00:10:39.680 But many project managers were not against it; they signed up in droves to get certified because it was something to add to their LinkedIn profiles.
00:10:54.000 Scrum Masters were supposed to be coaches, not managers — explicitly not managers — and their role wasn't supposed to be long-term.
00:11:02.000 The role should rotate among team members and eventually become unnecessary; Uncle Bob noted that project managers didn’t like that idea.
00:11:15.760 Like business often does, it embraced and extinguished Agile. We gradually shifted the values from the left back over to the right.
00:11:24.480 This happens almost transparently. We now rely on certain tools and processes to ensure we’re Agile, and we define it in those terms.
00:11:38.240 Agile sounds great; it implies speed. And if there’s one thing businesses value, it’s hustle. Business loves hustle.
00:11:54.000 This is a Google image search of the word hustle; it's a messed-up wall of motivational posters. I absolutely hate this word.
00:12:06.720 I like the one that says, ‘The only place greatness comes before hustle is in the dictionary.’ Really?

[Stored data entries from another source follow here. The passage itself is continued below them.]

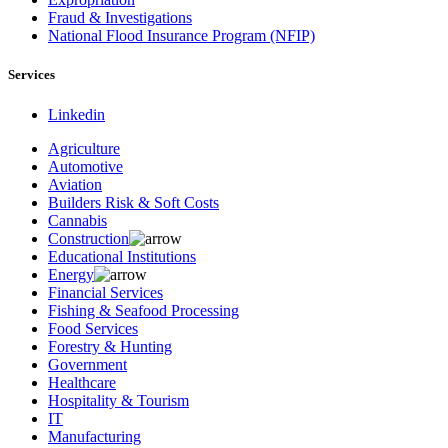
Fraud & Investigations
National Flood Insurance Program (NFIP)
Services
Linkedin
Agriculture
Automotive
Aviation
Builders Risk & Soft Costs
Cannabis
Construction
Educational Institutions
Energy
Financial Services
Fishing & Seafood Processing
Food Services
Forestry & Hunting
Government
Healthcare
Hospitality & Tourism
IT
Manufacturing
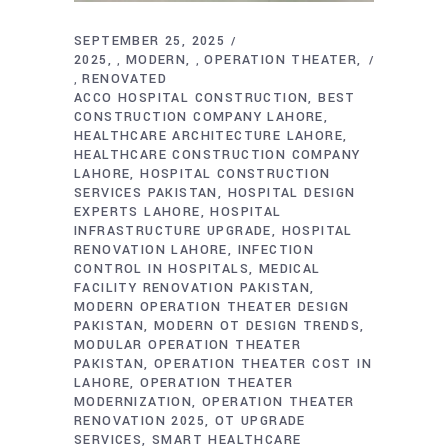
SEPTEMBER 25, 2025
2025
MODERN
OPERATION THEATER
,
,
RENOVATED
,
ACCO HOSPITAL CONSTRUCTION
BEST
CONSTRUCTION COMPANY LAHORE
HEALTHCARE ARCHITECTURE LAHORE
HEALTHCARE CONSTRUCTION COMPANY
LAHORE
HOSPITAL CONSTRUCTION
SERVICES PAKISTAN
HOSPITAL DESIGN
EXPERTS LAHORE
HOSPITAL
INFRASTRUCTURE UPGRADE
HOSPITAL
RENOVATION LAHORE
INFECTION
CONTROL IN HOSPITALS
MEDICAL
FACILITY RENOVATION PAKISTAN
MODERN OPERATION THEATER DESIGN
PAKISTAN
MODERN OT DESIGN TRENDS
MODULAR OPERATION THEATER
PAKISTAN
OPERATION THEATER COST IN
LAHORE
OPERATION THEATER
MODERNIZATION
OPERATION THEATER
RENOVATION 2025
OT UPGRADE
SERVICES
SMART HEALTHCARE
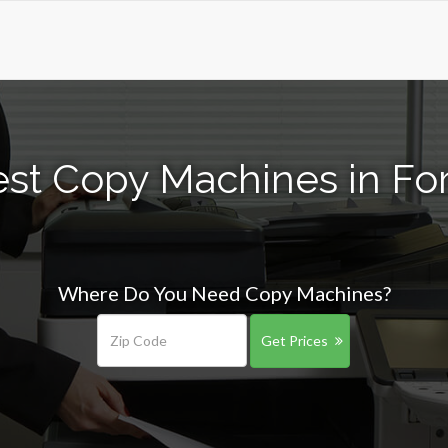
st Copy Machines in Fo
Where Do You Need Copy Machines?
Get Prices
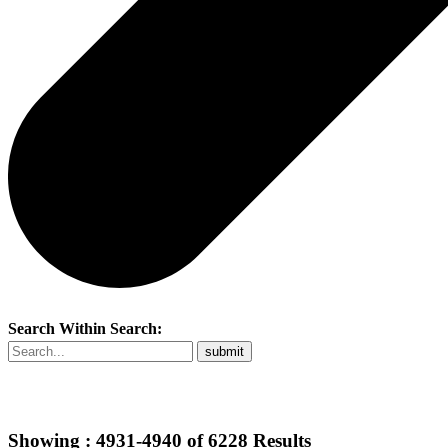
Search Within Search:
Showing :
4931-4940
of
6228
Results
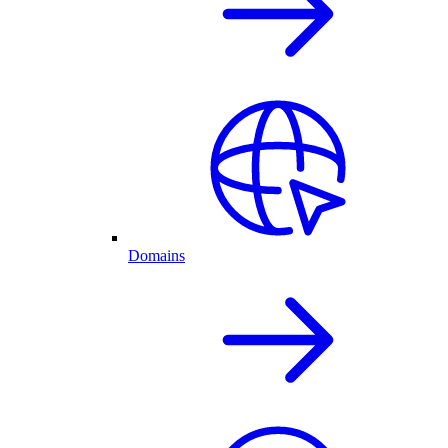
Domains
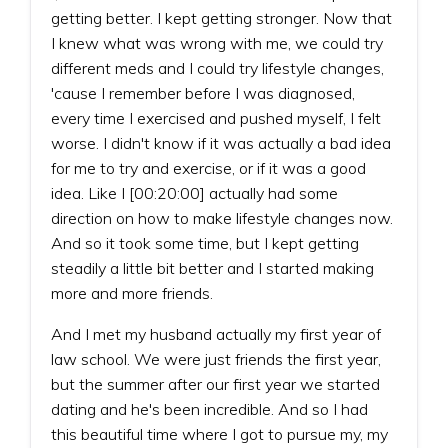
getting better. I kept getting stronger. Now that
I knew what was wrong with me, we could try
different meds and I could try lifestyle changes,
'cause I remember before I was diagnosed,
every time I exercised and pushed myself, I felt
worse. I didn't know if it was actually a bad idea
for me to try and exercise, or if it was a good
idea. Like I [00:20:00] actually had some
direction on how to make lifestyle changes now.
And so it took some time, but I kept getting
steadily a little bit better and I started making
more and more friends.
And I met my husband actually my first year of
law school. We were just friends the first year,
but the summer after our first year we started
dating and he's been incredible. And so I had
this beautiful time where I got to pursue my, my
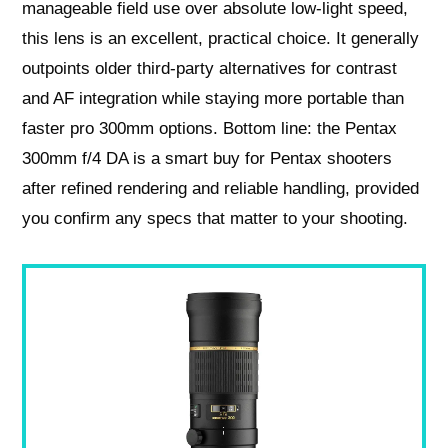
manageable field use over absolute low‑light speed,
this lens is an excellent, practical choice. It generally
outpoints older third‑party alternatives for contrast
and AF integration while staying more portable than
faster pro 300mm options. Bottom line: the Pentax
300mm f/4 DA is a smart buy for Pentax shooters
after refined rendering and reliable handling, provided
you confirm any specs that matter to your shooting.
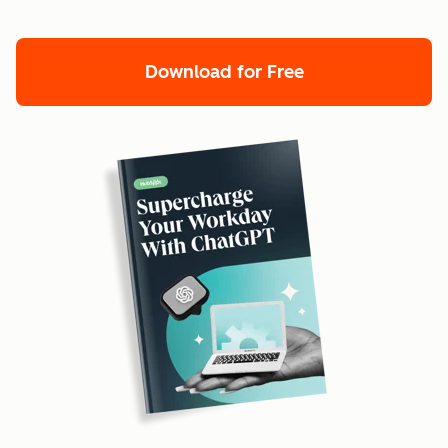
Download for Free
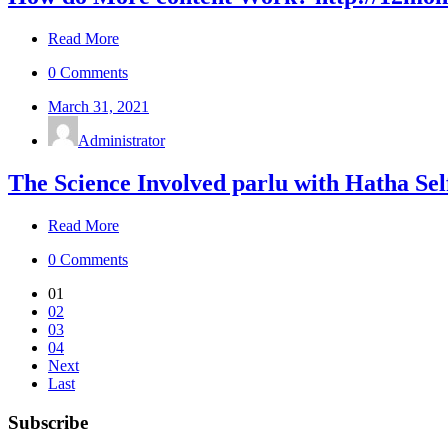
Read More
0 Comments
March 31, 2021
Administrator
The Science Involved parlu with Hatha Se
Read More
0 Comments
01
02
03
04
Next
Last
Subscribe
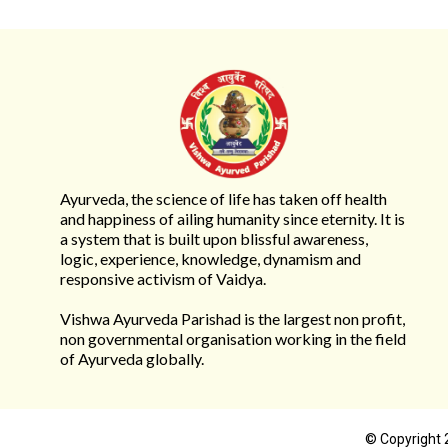
Ayurveda, the science of life has taken off health
and happiness of ailing humanity since eternity. It is
a system that is built upon blissful awareness,
logic, experience, knowledge, dynamism and
responsive activism of Vaidya.
Vishwa Ayurveda Parishad is the largest non profit,
non governmental organisation working in the field
of Ayurveda globally.
© Copyright 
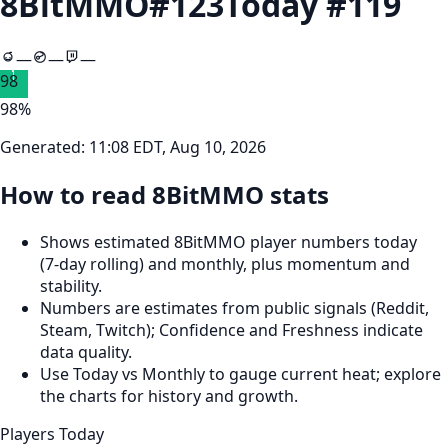
8BitMMO
#
123
Today #
119
—
—
—
98
98
%
Generated:
11:08 EDT, Aug 10, 2026
How to read 8BitMMO stats
Shows estimated 8BitMMO player numbers today
(7‑day rolling) and monthly, plus momentum and
stability.
Numbers are estimates from public signals (Reddit,
Steam, Twitch); Confidence and Freshness indicate
data quality.
Use Today vs Monthly to gauge current heat; explore
the charts for history and growth.
Players Today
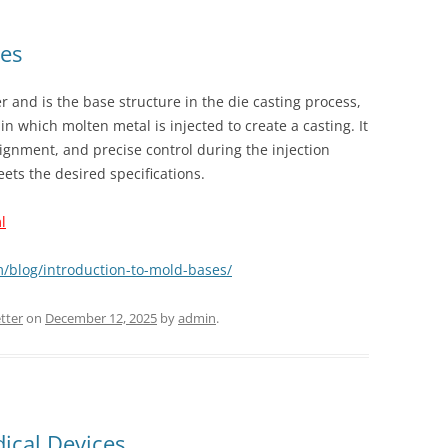
ses
r and is the base structure in the die casting process,
in which molten metal is injected to create a casting. It
ignment, and precise control during the injection
ets the desired specifications.
l
m/blog/introduction-to-mold-bases/
tter
on
December 12, 2025
by
admin
.
dical Devices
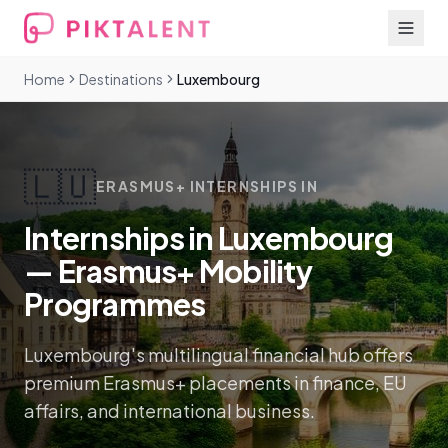
Home
Destinations
Luxembourg
🇱🇺
ERASMUS+ INTERNSHIPS IN
Internships in Luxembourg
— Erasmus+ Mobility
Programmes
Luxembourg's multilingual financial hub offers
premium Erasmus+ placements in finance, EU
affairs, and international business.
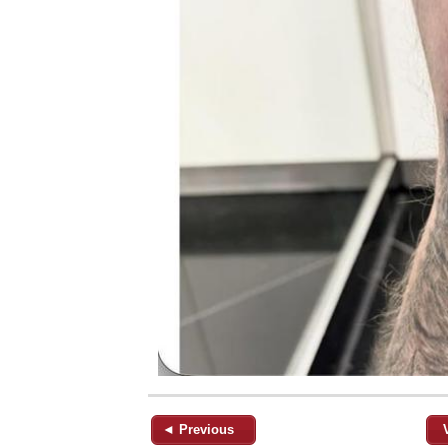
◄ Previous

00:12:10.800 I hate hustle, but I make one exception for this poster. It’s the only hustle poster I’d ever put up on my wall.

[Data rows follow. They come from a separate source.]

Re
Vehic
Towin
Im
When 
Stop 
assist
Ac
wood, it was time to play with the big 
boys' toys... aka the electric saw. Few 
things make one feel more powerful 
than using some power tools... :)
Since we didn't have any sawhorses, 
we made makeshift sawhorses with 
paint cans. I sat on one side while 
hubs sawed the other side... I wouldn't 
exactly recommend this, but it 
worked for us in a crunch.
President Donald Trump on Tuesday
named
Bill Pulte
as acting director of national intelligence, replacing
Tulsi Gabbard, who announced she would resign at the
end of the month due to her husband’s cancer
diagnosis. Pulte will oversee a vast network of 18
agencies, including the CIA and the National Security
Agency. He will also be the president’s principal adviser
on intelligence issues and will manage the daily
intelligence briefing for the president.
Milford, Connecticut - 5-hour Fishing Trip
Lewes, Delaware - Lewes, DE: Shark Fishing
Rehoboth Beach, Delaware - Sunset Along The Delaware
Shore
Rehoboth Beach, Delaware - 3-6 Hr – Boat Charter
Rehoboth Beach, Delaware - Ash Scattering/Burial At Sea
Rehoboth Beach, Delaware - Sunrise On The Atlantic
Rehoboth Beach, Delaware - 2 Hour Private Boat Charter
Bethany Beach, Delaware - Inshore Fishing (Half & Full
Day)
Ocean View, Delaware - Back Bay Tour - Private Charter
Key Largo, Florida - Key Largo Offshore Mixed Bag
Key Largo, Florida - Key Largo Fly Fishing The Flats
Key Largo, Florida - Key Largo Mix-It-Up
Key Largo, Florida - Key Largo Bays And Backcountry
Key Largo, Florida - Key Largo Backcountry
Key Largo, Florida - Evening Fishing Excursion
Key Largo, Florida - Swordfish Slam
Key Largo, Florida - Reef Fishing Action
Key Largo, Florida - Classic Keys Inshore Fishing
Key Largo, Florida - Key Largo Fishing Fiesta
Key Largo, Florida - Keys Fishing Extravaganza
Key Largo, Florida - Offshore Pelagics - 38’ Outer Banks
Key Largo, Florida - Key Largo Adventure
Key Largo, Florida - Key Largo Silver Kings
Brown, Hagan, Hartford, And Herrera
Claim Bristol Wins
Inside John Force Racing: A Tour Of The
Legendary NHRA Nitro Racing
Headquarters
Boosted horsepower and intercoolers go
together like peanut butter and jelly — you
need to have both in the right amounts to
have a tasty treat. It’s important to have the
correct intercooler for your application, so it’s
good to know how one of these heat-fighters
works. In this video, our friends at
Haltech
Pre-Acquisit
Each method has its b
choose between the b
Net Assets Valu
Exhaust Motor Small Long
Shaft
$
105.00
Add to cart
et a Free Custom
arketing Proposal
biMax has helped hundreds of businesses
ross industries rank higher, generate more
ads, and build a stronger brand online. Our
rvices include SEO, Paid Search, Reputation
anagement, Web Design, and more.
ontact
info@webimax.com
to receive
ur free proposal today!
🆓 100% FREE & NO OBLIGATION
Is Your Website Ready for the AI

00:12:22.800 Think about what hustle means. It can be argued that all definitions of words change over time.
00:12:32.320 But find me one definition up there that is remotely praiseworthy. You might argue, ‘Busy is just a movement and activity.’
00:12:41.440 But being busy is not a virtue; just because you’re busy doesn’t mean you’re busy with the right things.
00:12:51.360 This leads me to think our values have shifted, and we’ve decided to turn hustle into a virtue of some sort. We've accepted it in our startup culture.
00:13:01.679 You all know this popular motto: 'Move fast and break things,' first made popular by Facebook, now used by tornadoes.
00:13:14.160 It is a stupid motto. Who aspires to break things?
00:13:22.320 I think the notion of hustle as a virtue is one of the most damaging memes we face today. We accept it because we need to quantify things.
00:13:39.600 As developers, we do planning poker to assign points so we can track velocity because we’re sprinting.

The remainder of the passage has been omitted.